Havia decidido convidá-lo para uma boa refeição, mas na taverna a que fomos tinham apenas um salame barato, pão e cebola, embora ao menos pude pedir vinho. Em nossa conversa não fazíamos mais que pular de uma anedota a outra, continuávamos ocultando o mais importante em nosso interior.

O escritor gari poderia utilizar a situação como laboratório e os envolvidos como objeto, como muitos narradores que exibem inacreditável indiferença em relação a seus personagens. Não é o caso aqui, nem de longe. O narrador de Klíma, enquanto à mesa ou nas ruas, não senta em cadeira mais alta nem sequer sobe um meio-fio acima dos outros.

Mesmo com o trabalho de varrição, o narrador está às voltas com a escrita de um ensaio sobre seu conterrâneo Franz Kafka, mencionando-o logo na primeira página, e sobre cuja obra discorre por toda a narrativa. Intercala fatos de sua vida social com teorias sobre novelas kafkianas e, com a teorização sobre Na colônia penal, faz os leitores pensarem na recorrente charada: quem veio antes, o ovo da ficção ou a galinha da realidade?

Fragmentos

Amor e lixo exige a atenção dos leitores para que os fragmentos não se intriquem, já que graficamente nada os diferencia; às vezes, é preciso parar e reler para entender que a narração mudou de tempo e espaço, sem alerta. O texto vai de questões trabalhistas a complicações de um triângulo amoroso; e, escrito na década de 80, quando a população mundial contava cerca de 3 bilhões de pessoas a menos, passa também por preocupações ambientais:

Matéria alguma desaparece; no máximo, pode mudar de aparência. O lixo é imortal: flui pelo ar, incha na água, dissolve-se, apodrece, transforma-se em gás, fumaça, fuligem, viaja pelo mundo e subjuga-o de modo paulatino.
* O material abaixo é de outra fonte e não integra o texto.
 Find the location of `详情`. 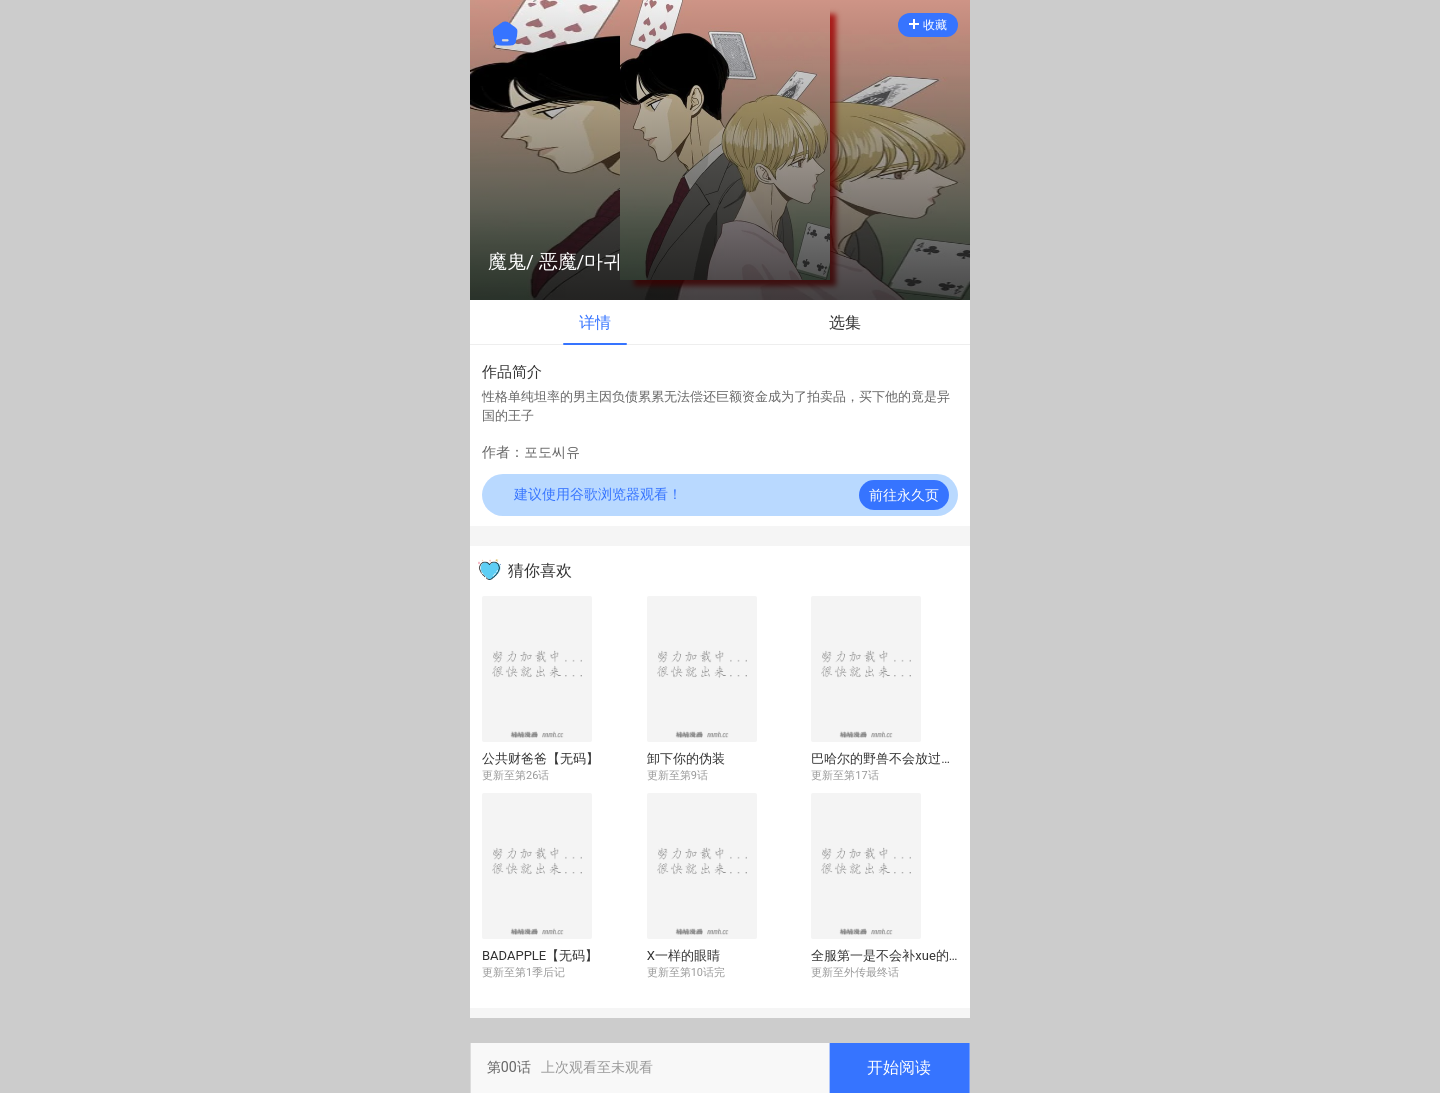 详情 is located at coordinates (595, 322).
As entrelinhas de Amor e lixo estão preenchidas com a tentativa de compreensão, ou até mesmo de aceitação, da morte. A quase obsessiva investigação do romance é de como a alma humana está ligada à imagem poética da imortalidade do lixo — o que sobra do corpo continua vivo em essência e se transforma. Mania de limpeza pode nem sempre ser eficaz, como lembra o narrador:

Usei o uniforme laranja, porque desejava purificar-me. O homem deseja limpar-se, mas em vez disso põe-se a limpar seu entorno. Enquanto não limpa a si próprio, porém, inquieta-se em vão com o mundo à sua volta.
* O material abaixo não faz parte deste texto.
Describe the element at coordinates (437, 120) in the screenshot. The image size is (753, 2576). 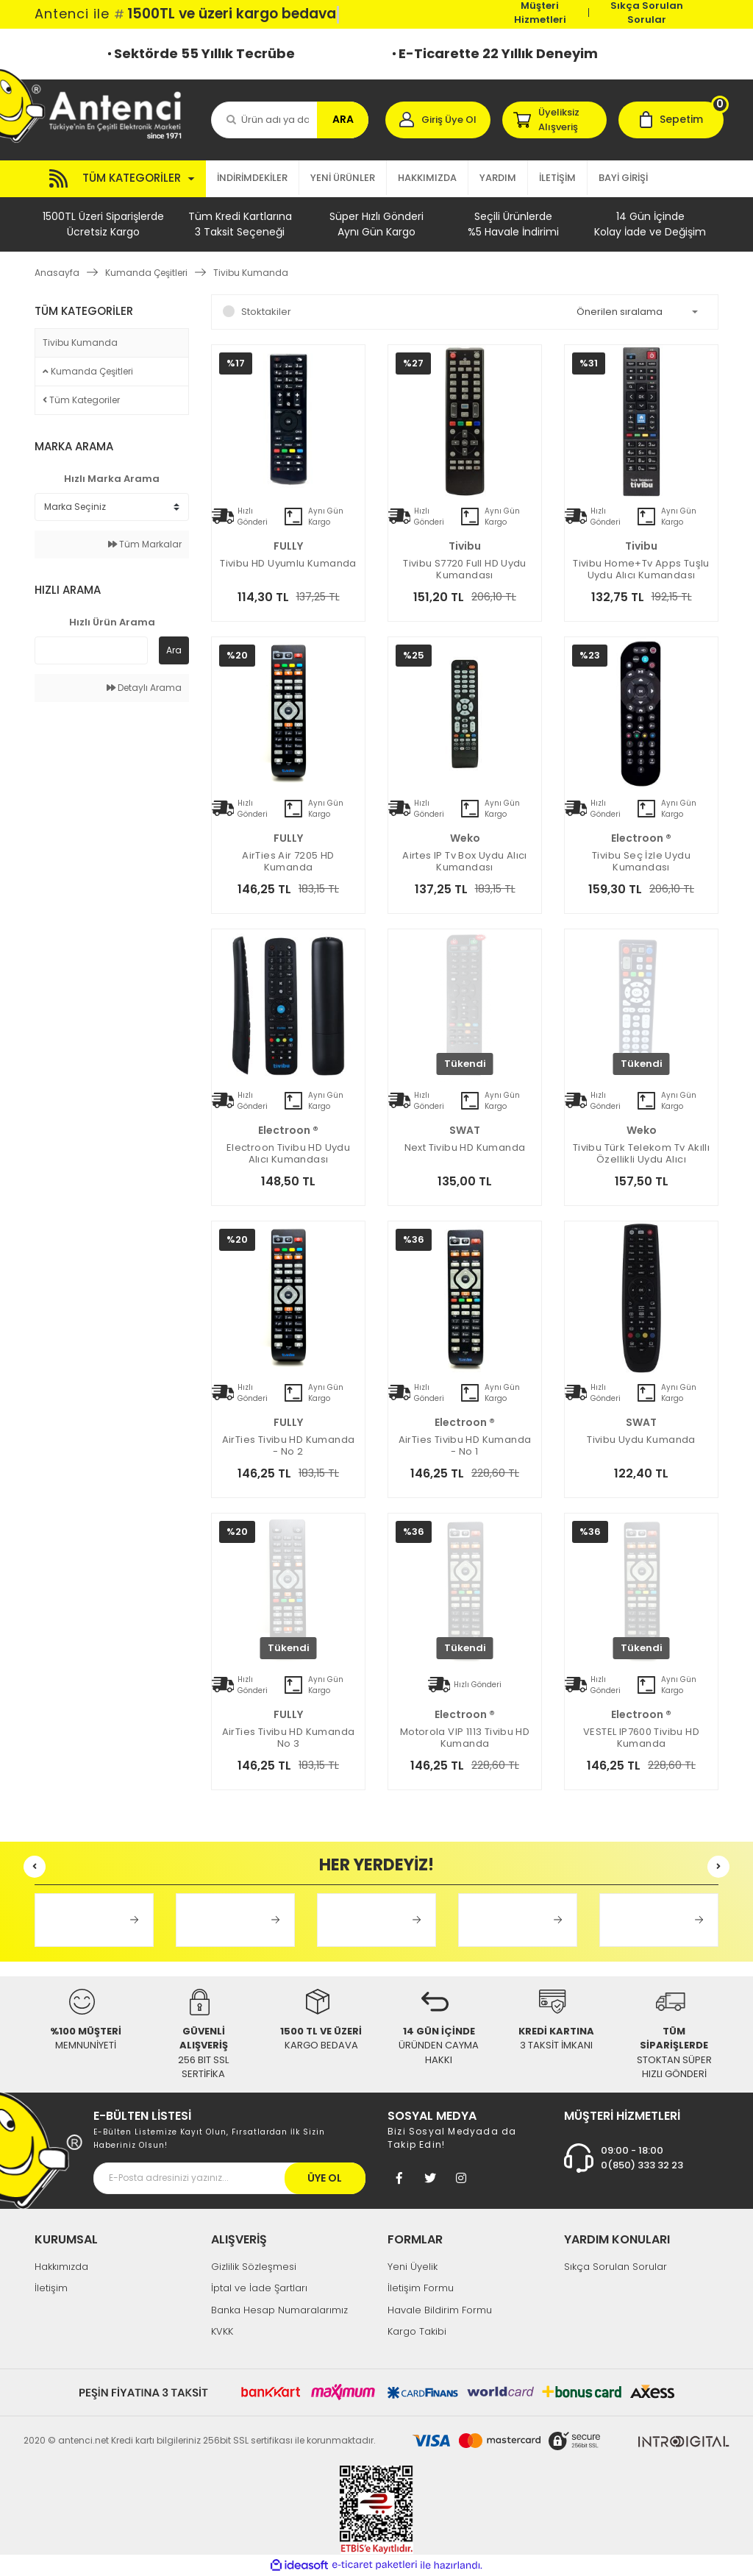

Parte da geração de escritores tchecos que inclui Milan Kundera, Václav Havel e Bohumil Hrabal, Klíma teve livros publicados apenas fora do país ou em samizdat — prática de autopublicação e circulação clandestina de livros na União Soviética. Lançado oficialmente somente após a Revolução de Veludo, que em 1989 derrubou o regime comunista na Tchecoslováquia, Amor e lixo é publicado agora no Brasil pela editora Carambaia, com excelente tradução de Aleksandar Jovanović. A edição contém ainda uma longa conversa do autor com o norte-americano Philip Roth, traduzida por Paulo Henriques Britto, esclarecedora quanto ao contexto político e a questões literárias da época, e que por fim revela a “vivacidade e impassibilidade” do escritor por trás do gari.